A morte não é a benzina que apaga as nódoas. Não é falta de respeito criticar Hitler, Stalin, Franco, Mussolini, Pio IX, Khomeini, Brejnev, Salazar ou João Paulo II. Como não será crime condenar amanhã Pinochet, Saddam ou Bin Laden.
A bondade das pessoas não está à mercê dos decretos pontifícios ou das opiniões dos poderosos. A voz pública não coincide obrigatoriamente com a que se publica.

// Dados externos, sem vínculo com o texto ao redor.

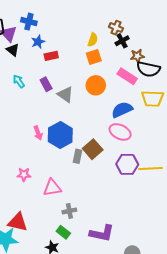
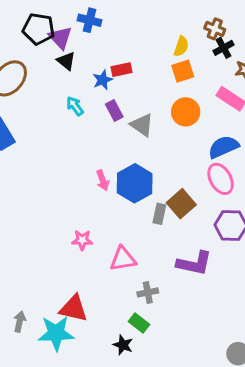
blue star: (38, 42) -> (103, 80), moved
pink ellipse: (120, 132) -> (221, 179), turned 35
purple L-shape: (102, 233) -> (194, 263), moved

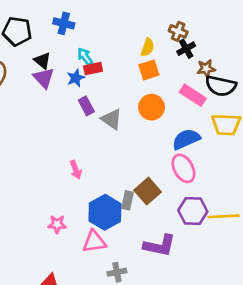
purple triangle: (60, 38) -> (44, 78), moved
cyan arrow: (75, 106) -> (85, 57), moved
blue hexagon: (135, 183) -> (105, 212), moved

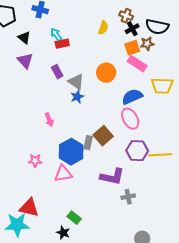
orange square: (149, 70) -> (132, 48), moved
purple triangle: (44, 78) -> (25, 61), moved
blue star: (76, 78) -> (77, 97), moved
black semicircle: (221, 86) -> (157, 27), moved
gray cross: (117, 272) -> (128, 197), moved

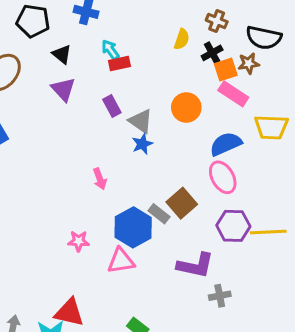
black cross: (132, 29) -> (212, 53), moved
gray rectangle: (88, 143) -> (159, 214), turned -64

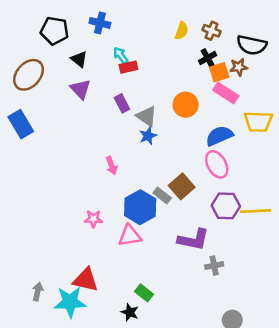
yellow semicircle: (182, 39) -> (182, 31), moved

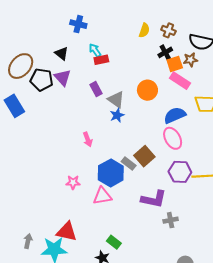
black pentagon: (54, 31) -> (42, 80), moved

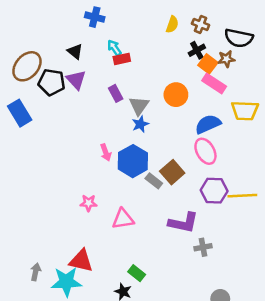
orange square: (175, 64) -> (208, 64), turned -35
gray triangle: (116, 100) -> (139, 106), turned 30
blue hexagon: (111, 173) -> (133, 161), moved

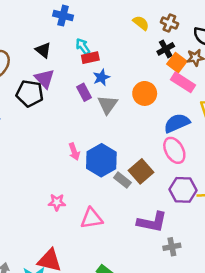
yellow semicircle: (172, 24) -> (141, 23), turned -70
black pentagon: (52, 82) -> (30, 93), moved
blue star: (140, 124) -> (101, 77), moved

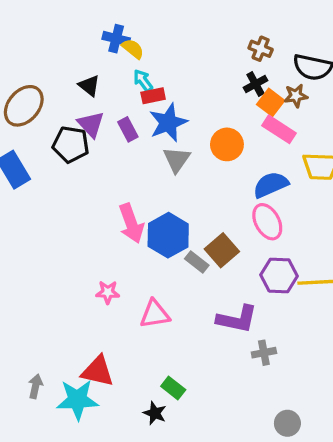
yellow semicircle: (141, 23) -> (133, 49), moved
blue star: (101, 77) -> (168, 123), size x1.6
purple rectangle: (84, 92) -> (128, 129), moved
pink arrow: (74, 152) -> (131, 223), size x1.6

Após o último comício realizado sob os auspícios de JP2 que, nem no funeral, prescindiu dos banhos de multidão com que alimentou o narcisismo e promoveu a religião que administrava, há multidões de órfãos que em breve ultrapassarão o luto com o novo «pai» que os cardeais, iluminados pelo Espírito Santo e influenciados pelo Opus Dei, lhes vão arranjar.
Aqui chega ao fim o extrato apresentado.